Pengguna Weibo lainnya mengungkapkan kekecewaannya terhadap prospek ekonomi masa depan di Tiongkok: “Apa yang bisa kita lakukan sebagai rakyat jelata? Ekonomi semakin memburuk, dan kami menjadi semakin miskin. Kami tidak memiliki kesempatan untuk mencari nafkah dan kami tidak mampu membesarkan anak.”

Pada awal 2021, seorang blogger dengan nama “Les Misérables” menerbitkan sebuah artikel di Zhihu, sebuah platform media sosial Tiongkok yang populer, yang merujuk pada “krisis kependudukan” yang sedang terjadi di Tiongkok.

Suasana di dalam ruang praktek dokter di sebuah rumah sakit anak di Beijing. (China Photos/Getty Images)

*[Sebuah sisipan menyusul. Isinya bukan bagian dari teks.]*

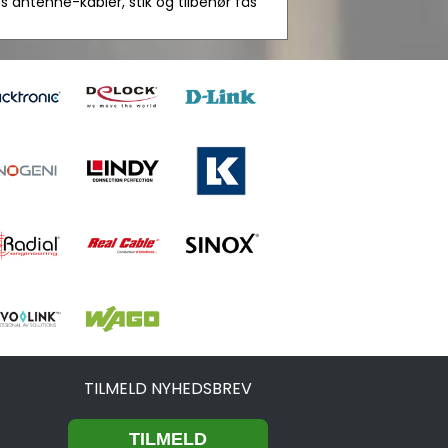
s antenne-kabler, stik og tilbehør fås
TILMELD NYHEDSBREV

“Di permukaan, tampak seolah-olah [kaum muda] tidak ingin memiliki anak, tetapi pada kenyataannya, ini adalah masalah ketidakberanian. Mereka tidak berani, itulah sebabnya mereka tidak mau,” demikian Les Misérables menyimpulkan dalam tulisannya. Blogger tersebut meninggalkan sebuah pertanyaan di akhir tulisan, yang tidak ia jawab: “Masalah intinya adalah mengapa orang tidak berani memiliki anak?”

Selain masalah populasi yang menua di Tiongkok, rezim Tiongkok melaporkan tingkat pengangguran kaum muda yang mencapai rekor tertinggi sebesar 21,3 persen pada Juni. Menurut laporan Forum Ekonomi Makro Tiongkok (CMF), krisis pengangguran kaum muda yang sedang berlangsung dapat bertahan selama 10 tahun ke depan dan “memburuk dalam jangka pendek.”

Langkah-langkah nol-COVID yang kejam dari rezim komunis menambah ketakutan kaum muda untuk memiliki anak yang akan lahir dan tumbuh dalam masyarakat yang totaliter.

Pada bulan Mei, seorang pria di Shanghai yang dilaporkan menolak untuk pergi ke tempat isolasi pusat diperingatkan oleh polisi bahwa tindakannya dapat menyebabkan konsekuensi yang akan mempengaruhi keluarganya selama “tiga generasi.” Pria itu menjawab: “Kami adalah generasi terakhir.” Sentimen “generasi terakhir” ini mewakili sejumlah besar anak muda yang memprotes kurangnya martabat yang mereka alami di bawah PKT dan kebijakan tanpa COVID-19 serta kebijakan kejam lainnya.

Xia Song dan Mary Hong berkontribusi dalam laporan ini.